### TO DO
Look through the entries for the string "במובייל", and copy each line that holds it.

### SUPPLIED RECORDS

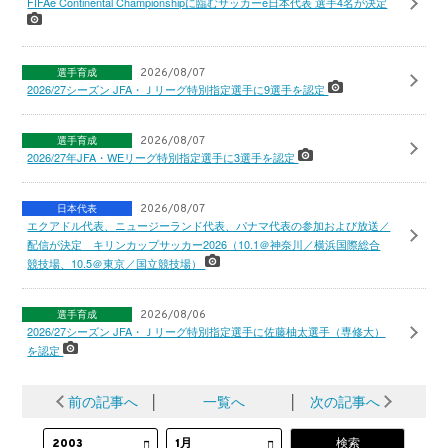
FIFAe Continental Championshipに臨むサッカーe日本代表 選手4名が決定
選手育成
2026/08/07
2026/27シーズン JFA・Ｊリーグ特別指定選手に9選手を認定
選手育成
2026/08/07
2026/27年JFA・WEリーグ特別指定選手に3選手を認定
日本代表
2026/08/07
エクアドル代表、ニュージーランド代表、パナマ代表の参加および放送／
配信が決定 キリンカップサッカー2026（10.1＠神奈川／横浜国際総合
競技場、10.5＠東京／国立競技場）
選手育成
2026/08/06
2026/27シーズン JFA・Ｊリーグ特別指定選手に佐藤柚太選手（専修大）
を認定
前の記事へ
│
一覧へ
│
次の記事へ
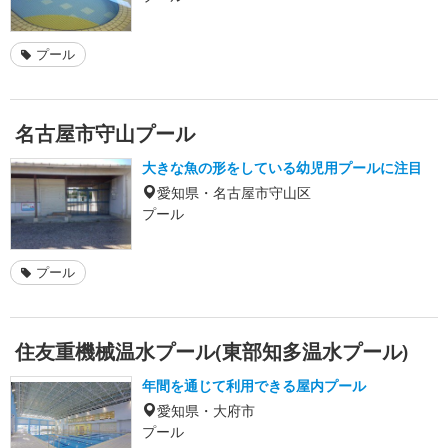
プール
名古屋市守山プール
大きな魚の形をしている幼児用プールに注目
愛知県・名古屋市守山区
プール
プール
住友重機械温水プール(東部知多温水プール)
年間を通じて利用できる屋内プール
愛知県・大府市
プール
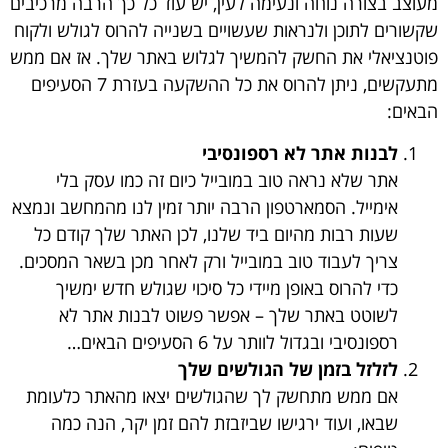
מעוצב בצורה נוחה ונעימה לעין, יש עוד כל כך הרבה מרכיבים
שקשורים לתוכן ולנראות שעשויים בשנייה להרוס לגולש ולקוח
פוטנציאלי את החשק להמשיך לגלוש באתר שלך. אז אם ממש
מתעקשים, ניתן להרוס את כל ההשקעה בעזרת 7 הסעיפים
הבאים:
לבנות אתר לא רספונסיבי
אתר שלא נראה טוב במובייל כיום זה כמו עסק בלי
אימייל. הסמארטפון הרבה יותר זמין לנו מהמחשב ונמצא
שעות רבות מהיום ביד שלנו, לכן האתר שלך קודם כל
צריך לעבוד טוב במובייל ורק לאחר מכן בשאר המסכים.
כדי להרוס באופן מיידי כל סיכוי שגולש חדש ימשיך
לשוטט באתר שלך – אפשר פשוט לבנות אתר לא
רספונסיבי ובגדול לוותר על 6 הסעיפים הבאים…
לזלזל בזמן של הגולשים שלך
אם ממש מתחשק לך שהגולשים יצאו מהאתר כלעומת
שבאו, ועוד ירגישו שביזבזת להם זמן יקר, הנה כמה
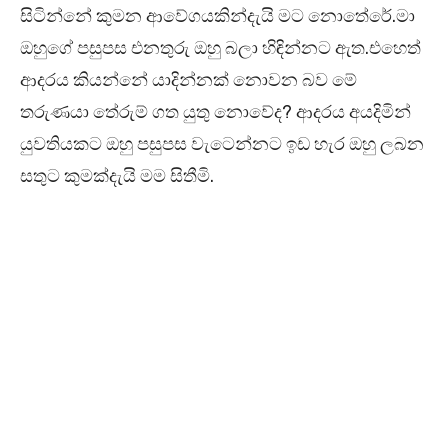
සිටින්නේ කුමන ආවේගයකින්දැයි මට නොතේරේ.මා
ඔහුගේ පසුපස එනතුරු ඔහු බලා හිඳින්නට ඇත.එහෙත්
ආදරය කියන්නේ යාදින්නක් නොවන බව මේ
තරුණයා තේරුම් ගත යුතු නොවේද? ආදරය අයදිමින්
යුවතියකට ඔහු පසුපස වැටෙන්නට ඉඩ හැර ඔහු ලබන
සතුට කුමක්දැයි මම සිතීමි.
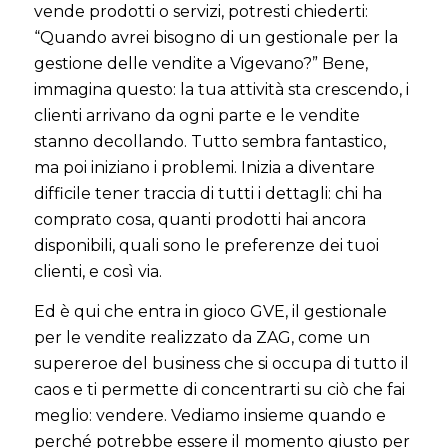
vende prodotti o servizi, potresti chiederti:
“Quando avrei bisogno di un gestionale per la
gestione delle vendite a Vigevano?” Bene,
immagina questo: la tua attività sta crescendo, i
clienti arrivano da ogni parte e le vendite
stanno decollando. Tutto sembra fantastico,
ma poi iniziano i problemi. Inizia a diventare
difficile tener traccia di tutti i dettagli: chi ha
comprato cosa, quanti prodotti hai ancora
disponibili, quali sono le preferenze dei tuoi
clienti, e così via.
Ed è qui che entra in gioco GVE, il gestionale
per le vendite realizzato da ZAG, come un
supereroe del business che si occupa di tutto il
caos e ti permette di concentrarti su ciò che fai
meglio: vendere. Vediamo insieme quando e
perché potrebbe essere il momento giusto per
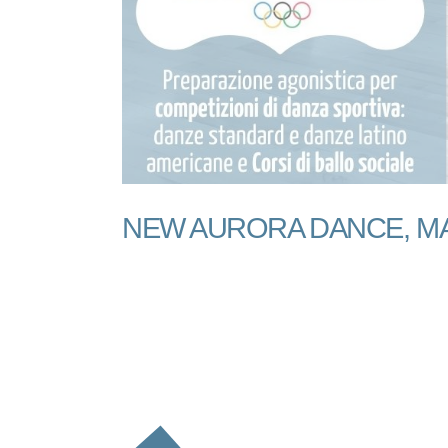
NEW AURORA DANCE, MA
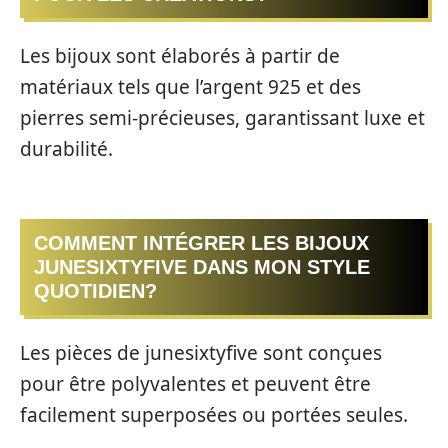
Les bijoux sont élaborés à partir de
matériaux tels que l’argent 925 et des
pierres semi-précieuses, garantissant luxe et
durabilité.
COMMENT INTÉGRER LES BIJOUX
JUNESIXTYFIVE DANS MON STYLE
QUOTIDIEN?
Les pièces de junesixtyfive sont conçues
pour être polyvalentes et peuvent être
facilement superposées ou portées seules.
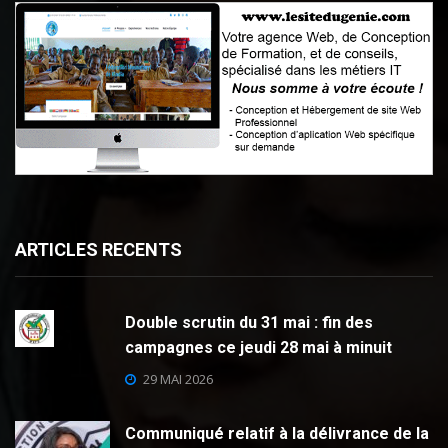
ARTICLES RECENTS
Double scrutin du 31 mai : fin des
campagnes ce jeudi 28 mai à minuit
29 MAI 2026
Communiqué relatif à la délivrance de la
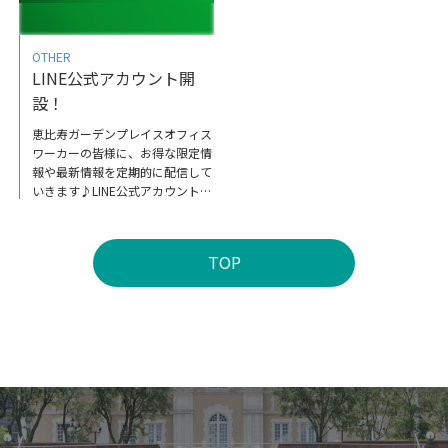
スペシャルティコーヒーをギフト
に選ぶ
OTHER
LINE公式アカウント開
設！
恵比寿ガーデンプレイスオフィス
ワーカーの皆様に、お得な限定情
報や最新情報を定期的に配信して
いきます♪LINE公式アカウント
（外部サイト）
TOP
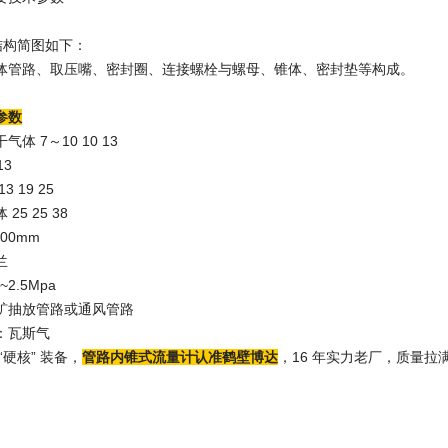
结构简图如下：
体管路、取压嘴、密封圈、连接螺栓与螺母、锥体、密封垫等构成。
参数
体 7～10 10 13
13
 19 25
5 25 38
00mm
兰
2.5Mpa
矿抽放管路或通风管路
：瓦斯气
“硬核” 装备，
管路内锥式流量计认准鹤壁博达
，16 年实力老厂，质量拉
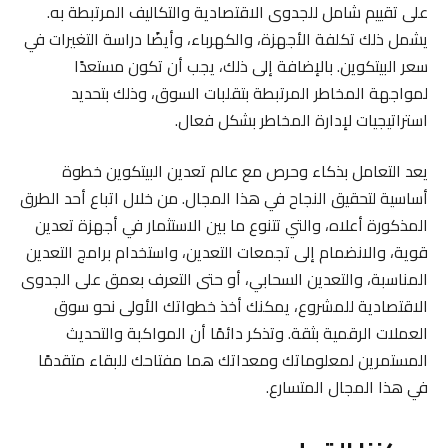
على تقييم شامل للجدوى الاقتصادية والتكاليف المرتبطة به.
يشمل ذلك تكلفة الأجهزة، والكهرباء، وأيضًا دراسة التغيرات في
سعر البيتكوين. بالإضافة إلى ذلك، يجب أن تكون مستعدًا
لمواجهة المخاطر المرتبطة بتقلبات السوق، وذلك بتحديد
استراتيجيات لإدارة المخاطر بشكل فعال.
يعد التعامل بذكاء وحرص مع عالم تعدين البيتكوين خطوة
أساسية لتحقيق النجاح في هذا المجال. من خلال اتباع أحد الطرق
المذكورة أعلاه، والتي تتنوع ما بين الاستثمار في أجهزة تعدين
قوية، والانضمام إلى تجمعات التعدين، واستخدام برامج التعدين
المناسبة، والتعدين السحابي، أو حتى التعرف بعمق على الجدوى
الاقتصادية للمشروع، يمكنك أخذ خطواتك الأولى نحو سوق
العملات الرقمية بثقة. وتذكر دائمًا أن المواكبة والتحديث
المستمرين لمعلوماتك ومعداتك هما مفتاحك للبقاء متقدمًا
في هذا المجال المتسارع.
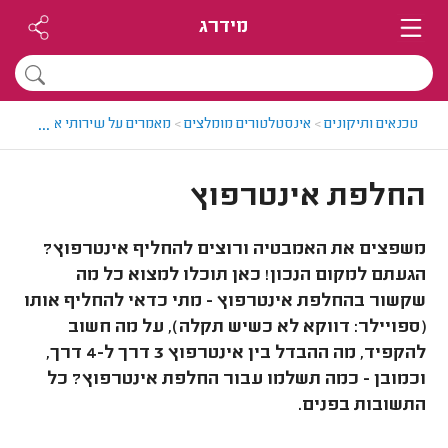
מידרג
...
טכנאים ותיקונים
>
אינסטלטורים מומלצים
>
מאמרים על שירותי אינסטלציה
החלפת אינטרפוץ
משפצים את האמבטיה ורוצים להחליף אינטרפוץ?
הגעתם למקום הנכון! כאן תוכלו למצוא כל מה
שקשור בהחלפת אינטרפוץ - מתי כדאי להחליף אותו
(ספויילר: דווקא לא כשיש תקלה), על מה חשוב
להקפיד, מה ההבדל בין אינטרפוץ 3 דרך ל-4 דרך,
וכמובן - כמה תשלמו עבור החלפת אינטרפוץ? כל
התשובות בפנים.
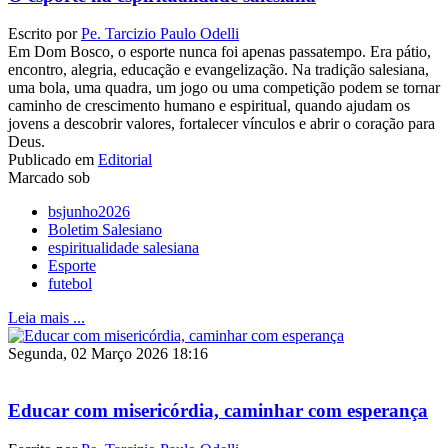
Escrito por
Pe. Tarcizio Paulo Odelli
Em Dom Bosco, o esporte nunca foi apenas passatempo. Era pátio,
encontro, alegria, educação e evangelização. Na tradição salesiana,
uma bola, uma quadra, um jogo ou uma competição podem se tornar
caminho de crescimento humano e espiritual, quando ajudam os
jovens a descobrir valores, fortalecer vínculos e abrir o coração para
Deus.
Publicado em
Editorial
Marcado sob
bsjunho2026
Boletim Salesiano
espiritualidade salesiana
Esporte
futebol
Leia mais ...
Segunda, 02 Março 2026 18:16
Educar com misericórdia, caminhar com esperança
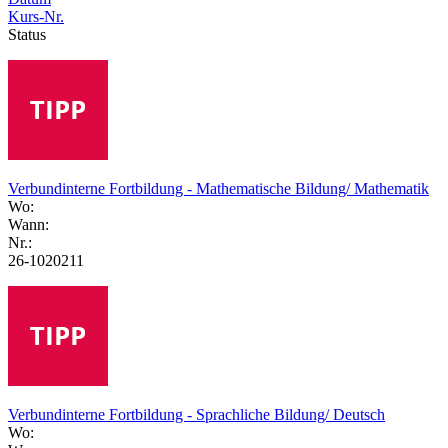
Kurs-Nr.
Status
Verbundinterne Fortbildung - Mathematische Bildung/ Mathematik
Wo:
Wann:
Nr.:
26-1020211
Verbundinterne Fortbildung - Sprachliche Bildung/ Deutsch
Wo:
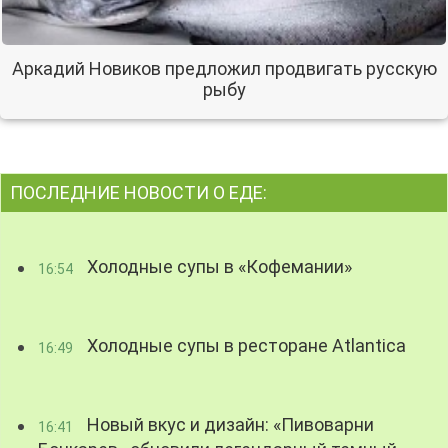
Аркадий Новиков предложил продвигать русскую
рыбу
ПОСЛЕДНИЕ НОВОСТИ О ЕДЕ:
Холодные супы в «Кофемании»
16:54
Холодные супы в ресторане Atlantica
16:49
Новый вкус и дизайн: «Пивоварни
16:41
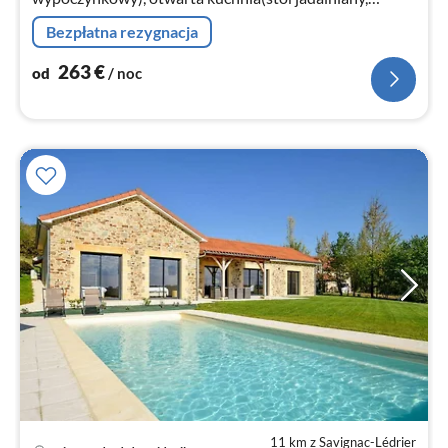
czajnik, kuchenka, zaparzacz do kawy, kuchenka
Bezpłatna rezygnacja
mikrofalowa kombinowana, zmywarka do n...
263
€
od
/ noc
11 km z Savignac-Lédrier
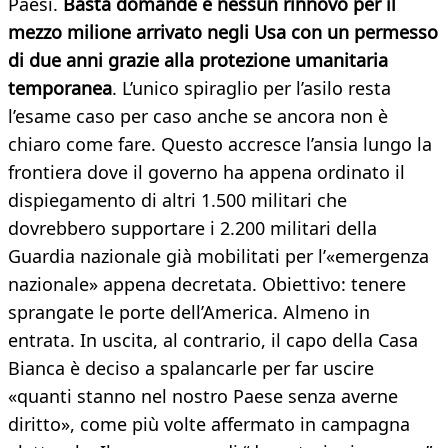
Paesi.
Basta domande e nessun rinnovo per il
mezzo milione arrivato negli Usa con un permesso
di due anni grazie alla protezione umanitaria
temporanea
. L’unico spiraglio per l’asilo resta
l’esame caso per caso anche se ancora non è
chiaro come fare. Questo accresce l’ansia lungo la
frontiera dove il governo ha appena ordinato il
dispiegamento di altri 1.500 militari che
dovrebbero supportare i 2.200 militari della
Guardia nazionale già mobilitati per l’«emergenza
nazionale» appena decretata. Obiettivo: tenere
sprangate le porte dell’America. Almeno in
entrata. In uscita, al contrario, il capo della Casa
Bianca è deciso a spalancarle per far uscire
«quanti stanno nel nostro Paese senza averne
diritto», come più volte affermato in campagna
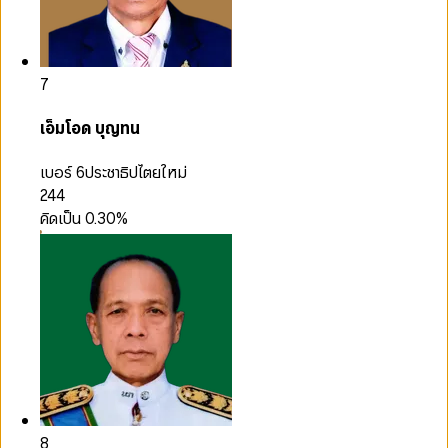
7
เอ็มโอด บุญทน
เบอร์ 6
ประชาธิปไตยใหม่
244
คิดเป็น
0.30
%
8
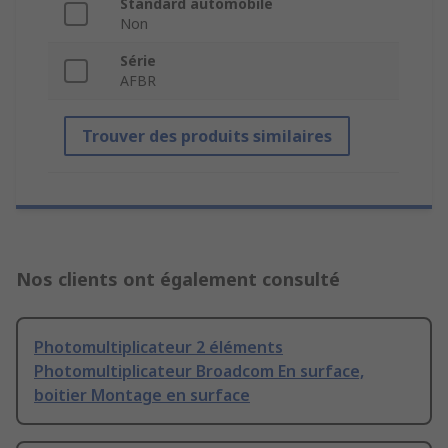
Standard automobile
Non
Série
AFBR
Trouver des produits similaires
Nos clients ont également consulté
Photomultiplicateur 2 éléments
Photomultiplicateur Broadcom En surface,
boitier Montage en surface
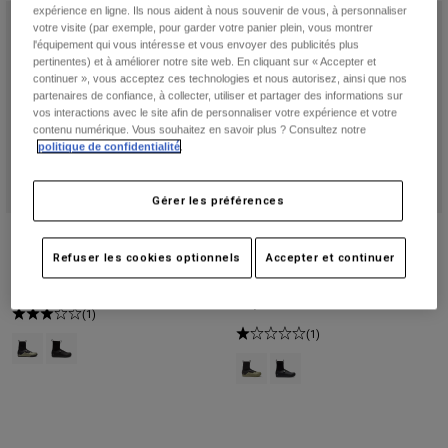
expérience en ligne. Ils nous aident à nous souvenir de vous, à personnaliser
votre visite (par exemple, pour garder votre panier plein, vous montrer
l'équipement qui vous intéresse et vous envoyer des publicités plus
pertinentes) et à améliorer notre site web. En cliquant sur « Accepter et
continuer », vous acceptez ces technologies et nous autorisez, ainsi que nos
partenaires de confiance, à collecter, utiliser et partager des informations sur
vos interactions avec le site afin de personnaliser votre expérience et votre
contenu numérique. Vous souhaitez en savoir plus ? Consultez notre
politique de confidentialité
.
Gérer les préférences
Chaussures Fox Union All Weather
Chaussures pour pédales
Flat
automatiques Fox Union BOA® All
Refuser les cookies optionnels
Accepter et continuer
Weather
249,99 €
279,99 €
(1)
(1)
Product swatch type of Rouge Adobe.
Product swatch type of Noir.
Product swatch type of Rouge Ad
Product swatch type of Noir.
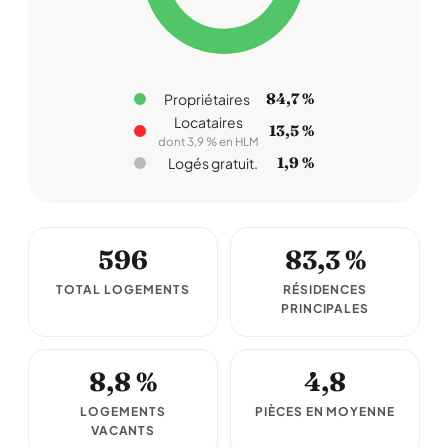
84,7 %
Propriétaires
Locataires
13,5 %
dont 3,9 % en HLM
1,9 %
Logés gratuit.
596
83,3 %
TOTAL LOGEMENTS
RÉSIDENCES
PRINCIPALES
8,8 %
4,8
LOGEMENTS
PIÈCES EN MOYENNE
VACANTS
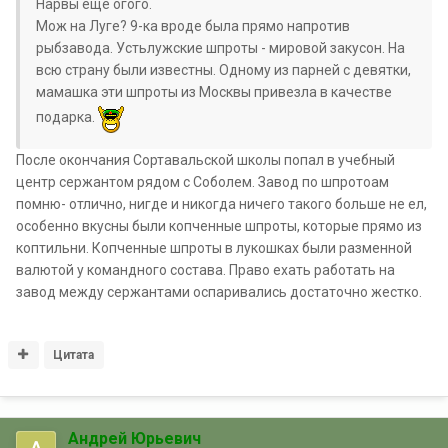
Нарвы еще огого.
Мож на Луге? 9-ка вроде была прямо напротив
рыбзавода. Устьлужские шпроты - мировой закусон. На
всю страну были известны. Одному из парней с девятки,
мамашка эти шпроты из Москвы привезла в качестве
подарка.
После окончания Сортавальской школы попал в учебный
центр сержантом рядом с Соболем. Завод по шпротоам
помню- отлично, нигде и никогда ничего такого больше не ел,
особенно вкусны были копченные шпроты, которые прямо из
коптильни. Копченные шпроты в лукошках были разменной
валютой у командного состава. Право ехать работать на
завод между сержантами оспаривались достаточно жестко.
Цитата
Андрей Юрьевич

### RESULT OF THE TASK
אתר שלא נראה טוב במובייל כיום זה כמו עסק בלי
צריך לעבוד טוב במובייל ורק לאחר מכן בשאר המסכים.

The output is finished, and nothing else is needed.